Hashing Lab
Goals
To work with different hash code generating functions and gain a better understanding of how characteristics of the hash code relate to collisions.
Setup
Mount the COURSES drive and remember to save everything into STUWORK. If you don’t do this, everything you write will disappear when you log out!!!!
- Create a new folder in your STUWORK called
HashingLab
- Download the starter code and put it into your lab folder
- Open your
HashingLab
folder in VSCode
Exercise 1
Determine and write on your worksheet the hashcode for each of the potential hashCode
functions for each of the following words (you may find this ASCII chart helpful):
- ant
- tan
- mop
- tiger
Then implement each of the functions and check that they are working as you expect.
Exercise 2
Now you get to implement your own hash table!
Usually you will need a compression function that takes a hash value and makes sure that it fits within a hashtable of a specific size. The function compressToSize
does this by performing a modulo operation (which determines the remainder of a diversion operation). Things get a bit weird with negative values, so it adjusts for that.
Implement insertKey
to use one of your hashCode
functions and the linear probing strategy where if the home position is taken, you just move to the right by one until you find an open position. Make sure to test that things get put into your hash table where you expect before moving on!
Note: to get the ASCII of a specific character from a string, do my_str[0].code
Exercise 3
One way of improving your collision resolution is to move right by more than 1 when linear probing.
Create a new function insertKey2(key : String)
that does the same as insertKey
but skips by 3 instead of 1. (Note that I had you skip 3, not 2. Think about what would happen if you skipped 2 with this particular hash table size and make sure you understand why 3 is preferable.)
Exercise 4
The issue with linear probing by more than 1 is that you have to make sure your skip amount is relatively prime to the size of your table, otherwise you will end up not checking certain spots in the hashtable at all on certain hash codes. There are a number of other techniques that can help with that, however they still run into the problem of secondary clustering where all the keys that hash to the same hashcode will follow the same probing sequence, leading to a lot of collision resolution work.
You can use a technique called double hashing where the probe technique uses the original key so that different keys with the same hash code follow a different probe sequence.
- Create a new function
insertKey3(key :String)
that calculates the skip size with the following function:var skipSize = 1 + (key % (hashTable.size - 1))
- Note that this function only works well when the table size is prime, so change the table size to 11 and then try to come up with some values that will cause secondary clustering (using hashcode1 will make that easier!)
Why this function works well with prime table sizes is not something we will discuss in this class and there are many other hashing techniques. You can read about these and more in the OpenDSA reading on Improved Collision Resolution if you are interested.
Submit your completed HashTable.kt
to Moodle for an engagement credit.
Extra
If you finish early, try these. Hashing is an active area of research, so there is a lot more that you could do if you are interested.

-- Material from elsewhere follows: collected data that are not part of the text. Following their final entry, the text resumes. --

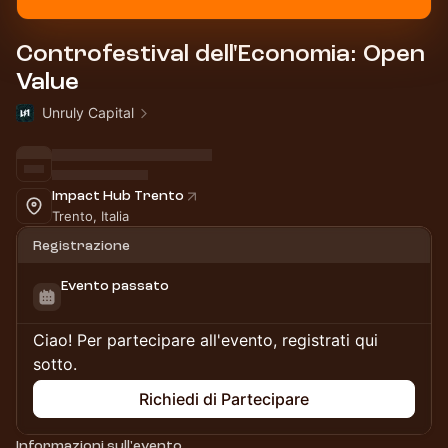
Controfestival dell'Economia: Open
Value
Unruly Capital
Impact Hub Trento
Trento, Italia
Registrazione
Evento passato
Ciao! Per partecipare all'evento, registrati qui
sotto.
Richiedi di Partecipare
Informazioni sull'evento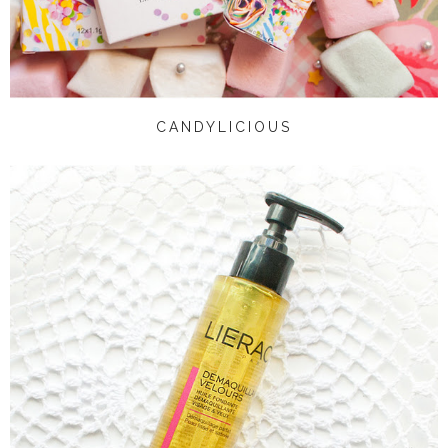
CANDYLICIOUS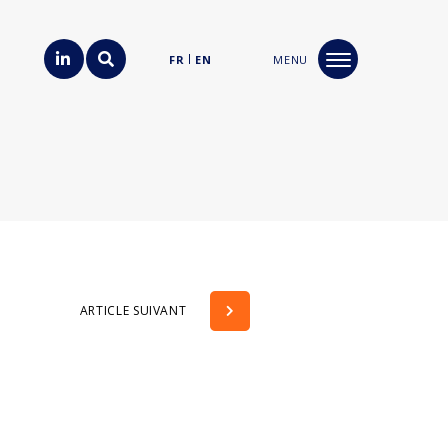
FR
EN
MENU
ARTICLE SUIVANT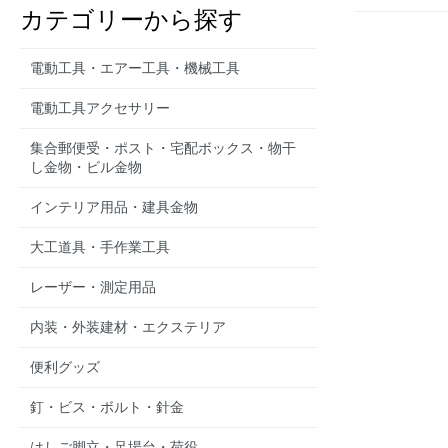
カテゴリーから探す
電動工具・エアー工具・機械工具
電動工具アクセサリー
集合郵便受・ポスト・宅配ボックス・物干
し金物・ビル金物
インテリア用品・建具金物
大工道具・手作業工具
レーザー・測定用品
内装・外装建材・エクステリア
便利グッズ
釘・ビス・ボルト・針金
はしご脚立・足場台・荷役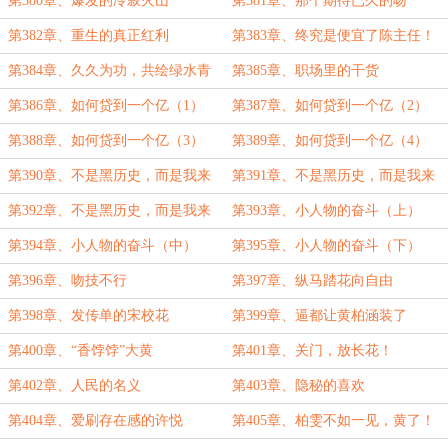
第380章、爆发的冷寂火山
第381章、那个期待已久的吻
第382章、重生的真正红利
第383章、终究是便宜了陈主任！
第384章、久久为功，共绘绿水青
第385章、职场里的干货
山的绚丽画卷
第386章、如何贷到一个亿（1）
第387章、如何贷到一个亿（2）
第388章、如何贷到一个亿（3）
第389章、如何贷到一个亿（4）
第390章、不是黑历史，而是我来
第391章、不是黑历史，而是我来
时的路（上）
时的路（中）
第392章、不是黑历史，而是我来
第393章、小人物的奋斗（上）
时的路（下）
第394章、小人物的奋斗（中）
第395章、小人物的奋斗（下）
第396章、吻技不行
第397章、纵马踏花向自由
第398章、发传单的宋校花
第399章、逼都让黄柏涵装了
第400章、“香饽饽”大黄
第401章、关门，放长花！
第402章、人民的名义
第403章、隐秘的喜欢
第404章、爱刷存在感的许悦
第405章、柏雯不如一见，黄了！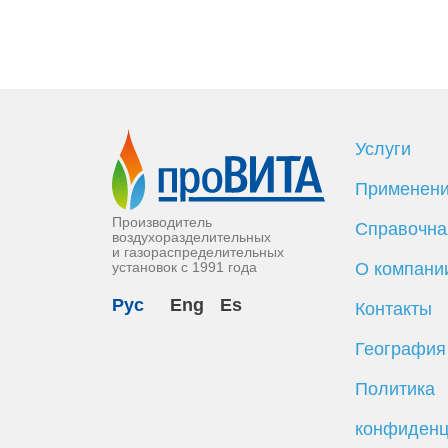
Услуги
Применен
Производитель
Справочна
воздухоразделительных
и газораспределительных
установок с 1991 года
О компани
Рус
Eng
Es
Контакты
География
Политика
конфиденц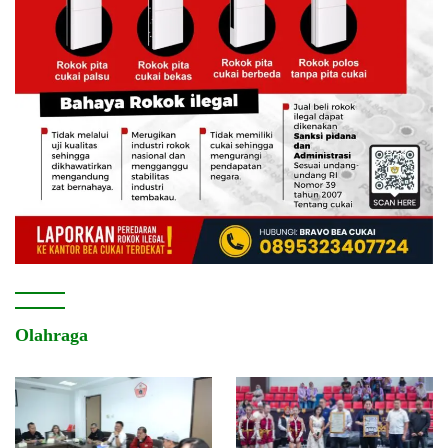
Olahraga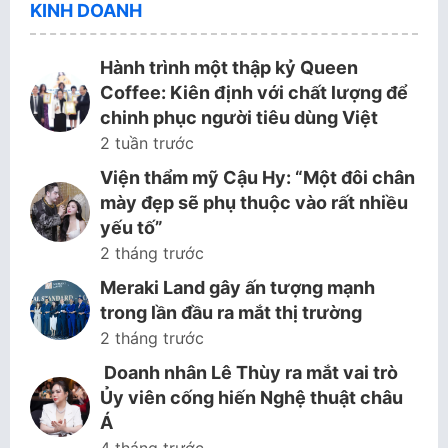
KINH DOANH
Hành trình một thập kỷ Queen
Coffee: Kiên định với chất lượng để
chinh phục người tiêu dùng Việt
2 tuần trước
Viện thẩm mỹ Cậu Hy: “Một đôi chân
mày đẹp sẽ phụ thuộc vào rất nhiều
yếu tố”
2 tháng trước
Meraki Land gây ấn tượng mạnh
trong lần đầu ra mắt thị trường
2 tháng trước
Doanh nhân Lê Thùy ra mắt vai trò
Ủy viên cống hiến Nghệ thuật châu
Á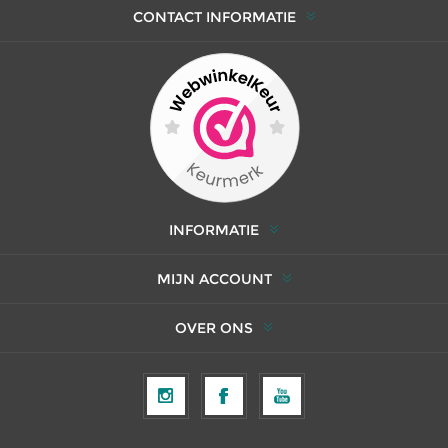
CONTACT INFORMATIE
INFORMATIE
MIJN ACCOUNT
OVER ONS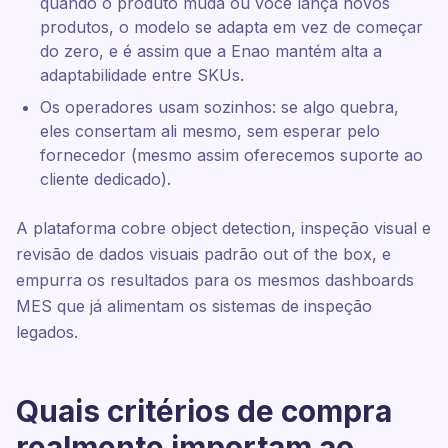
quando o produto muda ou você lança novos
produtos, o modelo se adapta em vez de começar
do zero, e é assim que a Enao mantém alta a
adaptabilidade entre SKUs.
Os operadores usam sozinhos: se algo quebra,
eles consertam ali mesmo, sem esperar pelo
fornecedor (mesmo assim oferecemos suporte ao
cliente dedicado).
A plataforma cobre object detection, inspeção visual e
revisão de dados visuais padrão out of the box, e
empurra os resultados para os mesmos dashboards
MES que já alimentam os sistemas de inspeção
legados.
Quais critérios de compra
realmente importam ao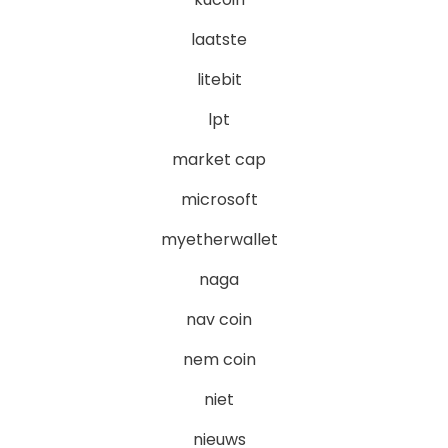
laatste
litebit
lpt
market cap
microsoft
myetherwallet
naga
nav coin
nem coin
niet
nieuws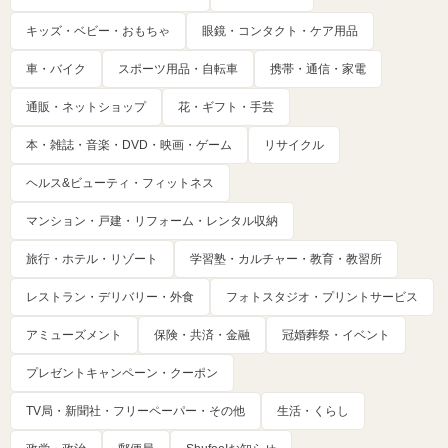
キッズ・ベビー・おもちゃ
眼鏡・コンタクト・ケア用品
車・バイク
スポーツ用品・自転車
携帯・通信・家電
通販・ネットショップ
花・ギフト・手芸
本・雑誌・音楽・DVD・映画・ゲーム
リサイクル
ヘルス&ビューティ・フィットネス
マンション・戸建・リフォーム・レンタル収納
旅行・ホテル・リゾート
学習塾・カルチャー・教育・教習所
レストラン・デリバリー・外食
フォトスタジオ・プリントサービス
アミューズメント
保険・共済・金融
冠婚葬祭・イベント
プレゼントキャンペーン・クーポン
TV局・新聞社・フリーペーパー・その他
生活・くらし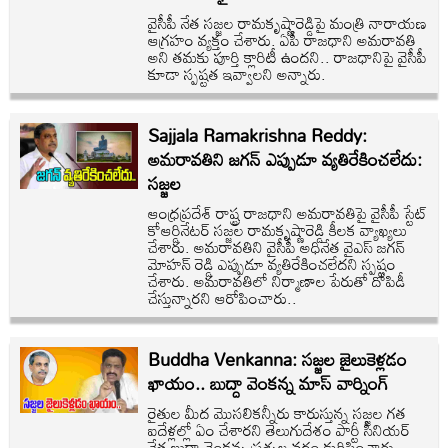
వైసీపీ నేత సజ్జల రామకృష్ణారెడ్డిపై మంత్రి నారాయణ
ఆగ్రహం వ్యక్తం చేశారు. ఏపీ రాజధాని అమరావతి
అని తమకు పూర్తి క్లారిటీ ఉందని.. రాజధానిపై వైసీపీ
కూడా స్పష్టత ఇవ్వాలని అన్నారు.
Sajjala Ramakrishna Reddy:
అమరావతిని జగన్ ఎప్పుడూ వ్యతిరేకించలేదు:
సజ్జల
ఆంధ్రప్రదేశ్ రాష్ట్ర రాజధాని అమరావతిపై వైసీపీ స్టేట్
కోఆర్డినేటర్ సజ్జల రామకృష్ణారెడ్డి కీలక వ్యాఖ్యలు
చేశారు. అమరావతిని వైసీపీ అధినేత వైఎస్ జగన్
మోహన్ రెడ్డి ఎప్పుడూ వ్యతిరేకించలేదని స్పష్టం
చేశారు. అమరావతిలో నిర్మాణాల పేరుతో దోపిడీ
చేస్తున్నారని ఆరోపించారు..
Buddha Venkanna: సజ్జల జైలుకెళ్లడం
ఖాయం.. బుద్దా వెంకన్న మాస్ వార్నింగ్
రైతుల మీద మొసలి‌కన్నీరు కారుస్తున్న సజ్జల గత
ఐదేళ్లల్లో ఏం చేశారని తెలుగుదేశం పార్టీ సీనియర్
నేత బుద్దా వెంకన్న ప్రశ్నల వర్షం కురిపించారు.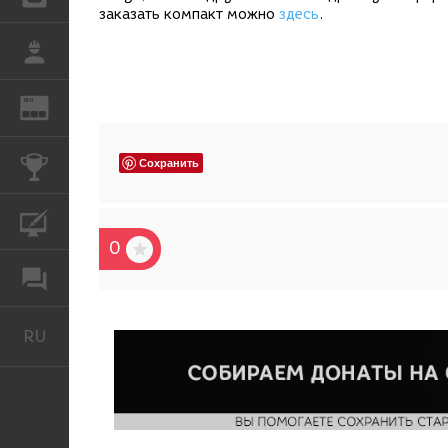
заказать компакт можно
здесь
.
РАБОТА
REN
ЖУРНАЛ
Сохранить
КОНКУРСЫ
КУРСЫ
0
ФОРУМ
RU
Русский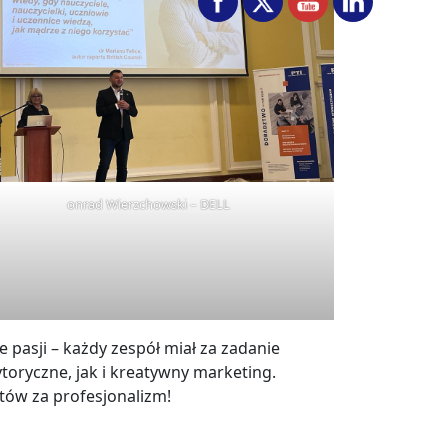
onrad Wierzchowski – DELL
e pasji – każdy zespół miał za zadanie
oryczne, jak i kreatywny marketing.
tów za profesjonalizm!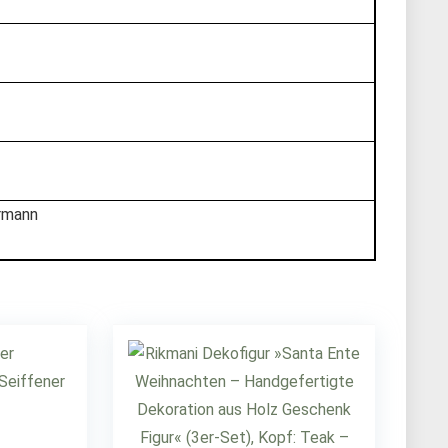
rmann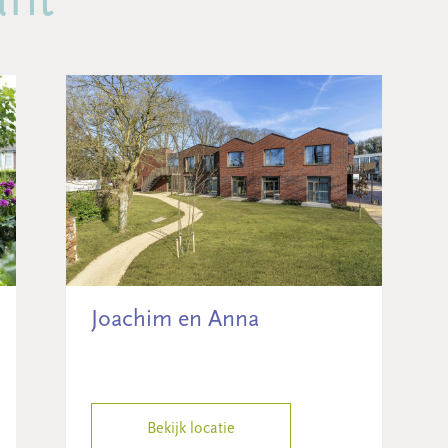
Joachim en Anna
Bekijk locatie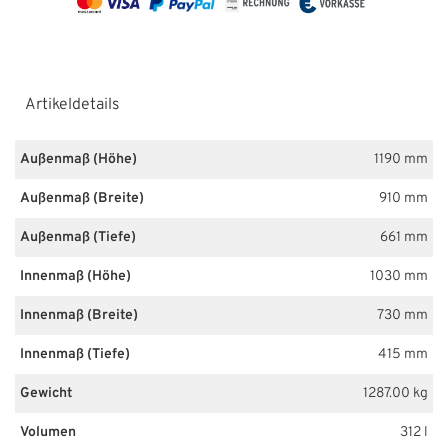
Artikeldetails
Außenmaß (Höhe)
1190 mm
Außenmaß (Breite)
910 mm
Außenmaß (Tiefe)
661 mm
Innenmaß (Höhe)
1030 mm
Innenmaß (Breite)
730 mm
Innenmaß (Tiefe)
415 mm
Gewicht
1287.00 kg
Volumen
312 l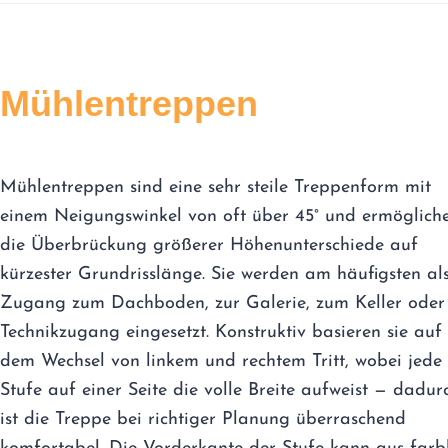
Mühlentreppen
Mühlentreppen sind eine sehr steile Treppenform mit
einem Neigungswinkel von oft über 45° und ermöglich
die Überbrückung größerer Höhenunterschiede auf
kürzester Grundrisslänge. Sie werden am häufigsten al
Zugang zum Dachboden, zur Galerie, zum Keller oder 
Technikzugang eingesetzt. Konstruktiv basieren sie auf
dem Wechsel von linkem und rechtem Tritt, wobei jede
Stufe auf einer Seite die volle Breite aufweist — dadur
ist die Treppe bei richtiger Planung überraschend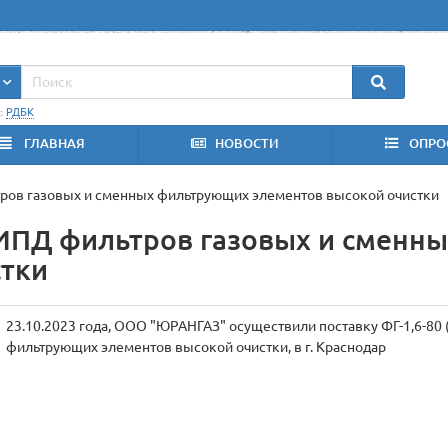
:
РДБК
ГЛАВНАЯ
НОВОСТИ
ОПРО
ьтров газовых и сменных фильтрующих элементов высокой очистки
 с ИПД фильтров газовых и смен
стки
23.10.2023 года, ООО "ЮРАНГАЗ" осуществили поставку ФГ-1,6-80 
фильтрующих элементов высокой очистки, в г. Краснодар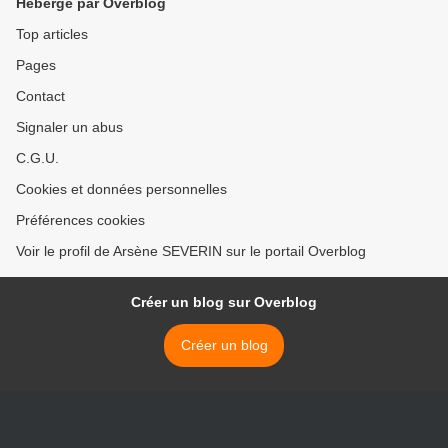
Hébergé par Overblog
Top articles
Pages
Contact
Signaler un abus
C.G.U.
Cookies et données personnelles
Préférences cookies
Voir le profil de Arsène SEVERIN sur le portail Overblog
Créer un blog sur Overblog
Créer un blog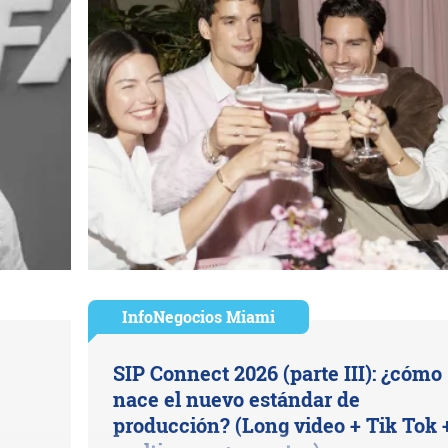
InfoNegocios Miami
SIP Connect 2026 (parte III): ¿cómo
nace el nuevo estándar de
producción? (Long video + Tik Tok 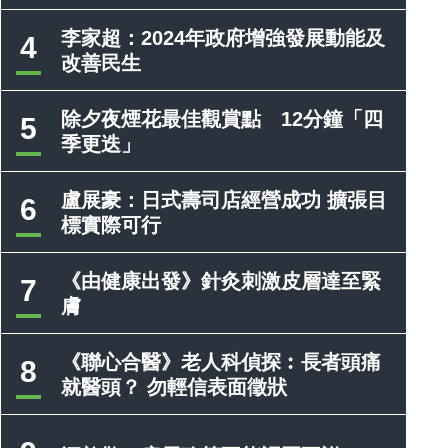
李家超：2024年政府增強發展動能及
4
改善民生
除夕夜煙花最佳觀賞點 12分鐘「四
5
季更迭」
盧展豪：日式壽司店經營成功 擴張目
6
標實際可行
《由健康出發》針灸刺激皮層達至緊
7
膚
《聯心合醫》老人科偵探︰長者頭痛
8
就醫頭？ 勿輕信表面徵狀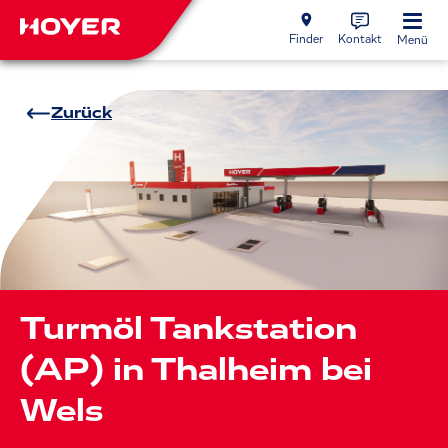
Finder
Kontakt
Menü
Zurück
Turmöl Tankstation
(AP) in Thalheim bei
Wels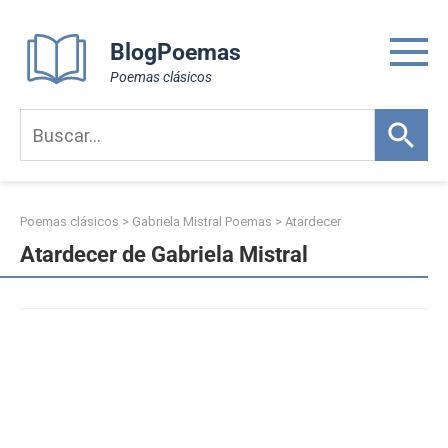
Skip
to
BlogPoemas
content
Poemas clásicos
Poemas clásicos
>
Gabriela Mistral Poemas
>
Atardecer
Atardecer de Gabriela Mistral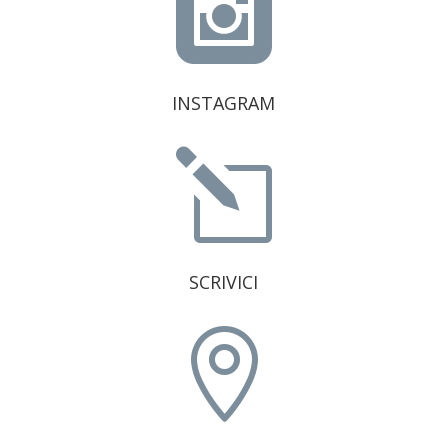

INSTAGRAM
l
SCRIVICI
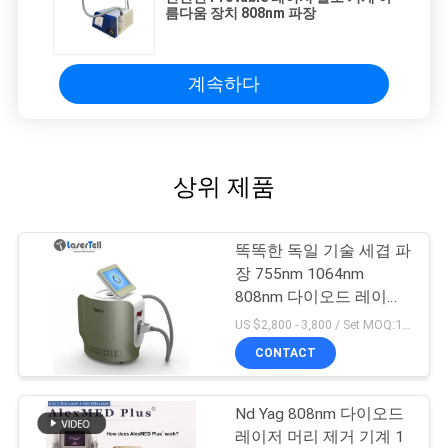
름다움 장치 808nm 파장
계속하다
상위 제품
똑똑한 독일 기술 세겹 파
장 755nm 1064nm
808nm 다이오드 레이저
머리 제거 체계 사치품 색
US $2,800 - 3,800 / Set MOQ:1sets
깔
CONTACT
Nd Yag 808nm 다이오드
레이저 머리 제거 기계 1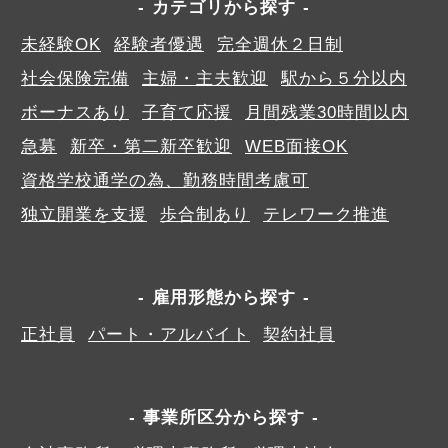
カテゴリから探す
未経験OK
経験者優遇
完全週休２日制
社会保険完備
主婦・主夫歓迎
駅から５分以内
ボーナスあり
子育て応援
月間残業30時間以内
急募
新卒・第二新卒歓迎
WEB面接OK
資格学校通学の為、勤務時間考慮可
独立開業を支援
歩合制あり
テレワーク推進
雇用形態から探す
正社員
パート・アルバイト
契約社員
事業所区分から探す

- In this lab you aren’t required to implement a retrieval method because it is nearly identical to the insert method. Implement them!
- A number of other collision resolution techniques are discussed in the reading linked above, implement some or all of them.
- Try to test the effectiveness of preventing collisions of each of your collision resolution approaches.
- This lab is set up with a lot of repeated code and a need to switch around functions used. Feel free to refactor to a more elegant way of changing probing sequences, probably setting the technique in the constructor would be best. Or the command line!